Directions: Every record below is to be restated verbatim, though its images are not.

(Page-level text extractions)
-------
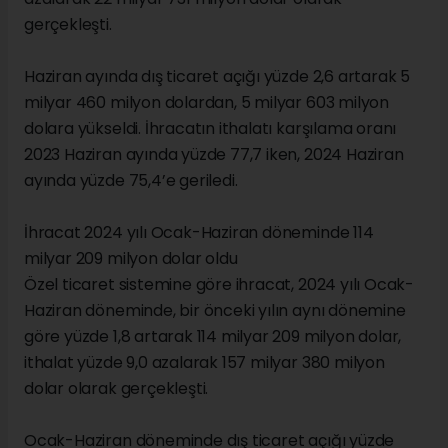
gerçekleşti.
Haziran ayında dış ticaret açığı yüzde 2,6 artarak 5
milyar 460 milyon dolardan, 5 milyar 603 milyon
dolara yükseldi. İhracatın ithalatı karşılama oranı
2023 Haziran ayında yüzde 77,7 iken, 2024 Haziran
ayında yüzde 75,4’e geriledi.
İhracat 2024 yılı Ocak-Haziran döneminde 114
milyar 209 milyon dolar oldu
Özel ticaret sistemine göre ihracat, 2024 yılı Ocak-
Haziran döneminde, bir önceki yılın aynı dönemine
göre yüzde 1,8 artarak 114 milyar 209 milyon dolar,
ithalat yüzde 9,0 azalarak 157 milyar 380 milyon
dolar olarak gerçekleşti.
Ocak-Haziran döneminde dış ticaret açığı yüzde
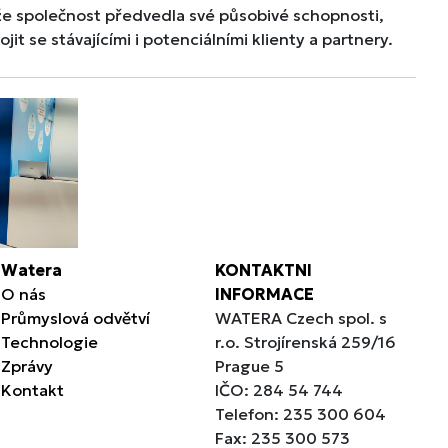
tože společnost předvedla své působivé schopnosti,
t se stávajícími i potenciálními klienty a partnery.
Watera
KONTAKTNI
O nás
INFORMACE
Průmyslová odvětví
WATERA Czech spol. s
Technologie
r.o. Strojírenská 259/16
Zprávy
Prague 5
Kontakt
IČO: 284 54 744
Telefon: 235 300 604
Fax: 235 300 573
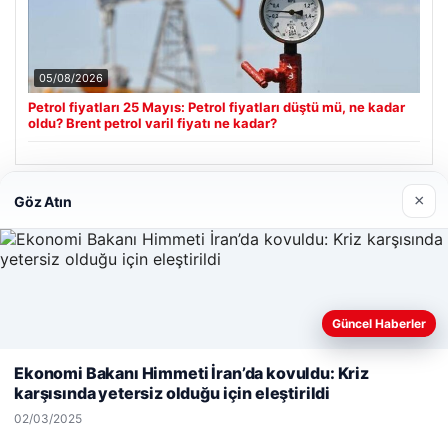
05/08/2026
Petrol fiyatları 25 Mayıs: Petrol fiyatları düştü mü, ne kadar
oldu? Brent petrol varil fiyatı ne kadar?
×
Göz Atın
Son Eklenen Firmalar
Güncel Haberler
Web sitemizi nasıl kullandığınızı daha iyi anlayabilmek,
deneyiminizi kişiselleştirmek ve geliştirmek amacıyla çerezler
Ekonomi Bakanı Himmeti İran’da kovuldu: Kriz
kullanıyoruz.
Çerez Politikamız
karşısında yetersiz olduğu için eleştirildi
Reddet
Kabul Et
02/03/2025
-------
Output of the task:
gerçekleşti.
Haziran ayında dış ticaret açığı yüzde 2,6 artarak 5
milyar 460 milyon dolardan, 5 milyar 603 milyon
dolara yükseldi. İhracatın ithalatı karşılama oranı
2023 Haziran ayında yüzde 77,7 iken, 2024 Haziran
ayında yüzde 75,4’e geriledi.
İhracat 2024 yılı Ocak-Haziran döneminde 114
milyar 209 milyon dolar oldu
Özel ticaret sistemine göre ihracat, 2024 yılı Ocak-
Haziran döneminde, bir önceki yılın aynı dönemine
göre yüzde 1,8 artarak 114 milyar 209 milyon dolar,
ithalat yüzde 9,0 azalarak 157 milyar 380 milyon
dolar olarak gerçekleşti.
Ocak-Haziran döneminde dış ticaret açığı yüzde
tože společnost předvedla své působivé schopnosti,
t se stávajícími i potenciálními klienty a partnery.
Watera
KONTAKTNI
O nás
INFORMACE
Průmyslová odvětví
WATERA Czech spol. s
Technologie
r.o. Strojírenská 259/16
Zprávy
Prague 5
Kontakt
IČO: 284 54 744
Telefon: 235 300 604
Fax: 235 300 573
05/08/2026
Petrol fiyatları 25 Mayıs: Petrol fiyatları düştü mü, ne kadar
oldu? Brent petrol varil fiyatı ne kadar?
×
Göz Atın
Son Eklenen Firmalar
Güncel Haberler
Web sitemizi nasıl kullandığınızı daha iyi anlayabilmek,
deneyiminizi kişiselleştirmek ve geliştirmek amacıyla çerezler
Ekonomi Bakanı Himmeti İran’da kovuldu: Kriz
kullanıyoruz.
Çerez Politikamız
karşısında yetersiz olduğu için eleştirildi
Reddet
Kabul Et
02/03/2025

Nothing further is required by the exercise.